Two graphite studies on paper elegantly mounted on canvas for Inseparable Friends (1941) and The Artist and His Model (1945) dominate the room, accompanied by convincing photo mechanical reproductions of their painted doppelgangers at the Museum of Modern Art and the American Folk Art Museum, respectively, displaying Hirshfield’s poignant combination of keen skill and fetching compositional choices. The sensuously brushstroked Nude at the Window (subtitled Hot Night in July), surrounded by Surrealists and a mannikin in the nearby photo, features not only rows of stylized ornamentation that may or may not resemble breasts but another Hirshfield emblem: carefully-executed footwear that resemble fish floating beneath his subjects
In an adjoining room, Sarah Theresa Lee’s show What Big Eyes You Have seamlessly continues Hirshfield’s playful explorations, ushering us from the WWII era to the contemporary with an enraged humanoid octopus wearing eight high-heeled shoes in a cigarette-induced cloud (Bad Luck Betty, 2024).
In You are the Friendliest Wolf I Have Ever Met (2024), When You Awake I Will Still Be Here, How to Write a Love Story (2025), and Handle with Care (2025), menacing “others,” usually animals, interact with Lee’s hapless but resigned proxies in a theater of horror-hilarity.

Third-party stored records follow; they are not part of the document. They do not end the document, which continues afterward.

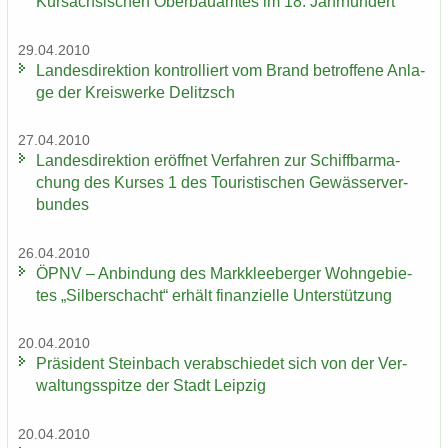
Kur­säch­si­schen Ober­bau­am­tes im 18. Jahr­hun­dert“
29.04.2010
Lan­des­di­rek­ti­on kon­trol­liert vom Brand be­trof­fe­ne An­la­
ge der Kreis­wer­ke De­litzsch
27.04.2010
Lan­des­di­rek­ti­on er­öff­net Ver­fah­ren zur Schiff­bar­ma­
chung des Kur­ses 1 des Tou­ris­ti­schen Ge­wäs­ser­ver­
bun­des
26.04.2010
ÖPNV – An­bin­dung des Mark­klee­ber­ger Wohn­ge­bie­
tes „Sil­ber­schacht“ er­hält fi­nan­zi­el­le Un­ter­stüt­zung
20.04.2010
Prä­si­dent Stein­bach ver­ab­schie­det sich von der Ver­
wal­tungs­spit­ze der Stadt Leip­zig
20.04.2010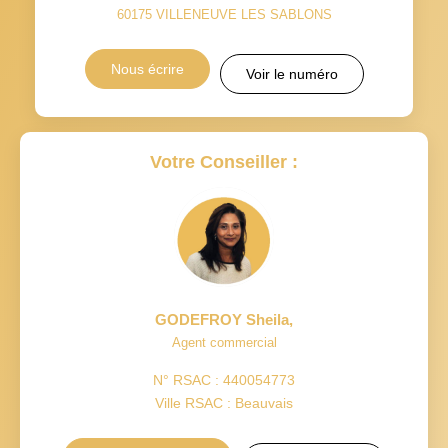
60175
VILLENEUVE LES SABLONS
Nous écrire
Voir le numéro
Votre Conseiller :
GODEFROY Sheila
,
Agent commercial
N° RSAC : 440054773
Ville RSAC : Beauvais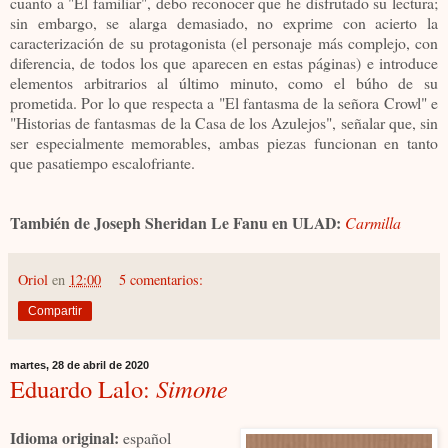
cuanto a "El familiar", debo reconocer que he disfrutado su lectura;
sin embargo, se alarga demasiado, no exprime con acierto la
caracterización de su protagonista (el personaje más complejo, con
diferencia, de todos los que aparecen en estas páginas) e introduce
elementos arbitrarios al último minuto, como el búho de su
prometida. Por lo que respecta a "El fantasma de la señora Crowl" e
"Historias de fantasmas de la Casa de los Azulejos", señalar que, sin
ser especialmente memorables, ambas piezas funcionan en tanto
que pasatiempo escalofriante.
También de Joseph Sheridan Le Fanu en ULAD:
Carmilla
Oriol
en
12:00
5 comentarios:
Compartir
martes, 28 de abril de 2020
Eduardo Lalo:
Simone
Idioma original:
español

In A Girl’s Best Friend, Continental Toy Spaniel, and The Cookie Monster (all 2025), lacy undergarments or a human hand create flimsy shields warding off danger.
Finally, in works like Monster Baby with Her Kitten and The Gruesome Twosome (both 2025), masked children are center stage in origin myths suggesting both powerlessness and culpability as do Self Acceptance and You are Very Tacky and Everyone Hates You (both 2025) which feature mirrors as symbols of vulnerability.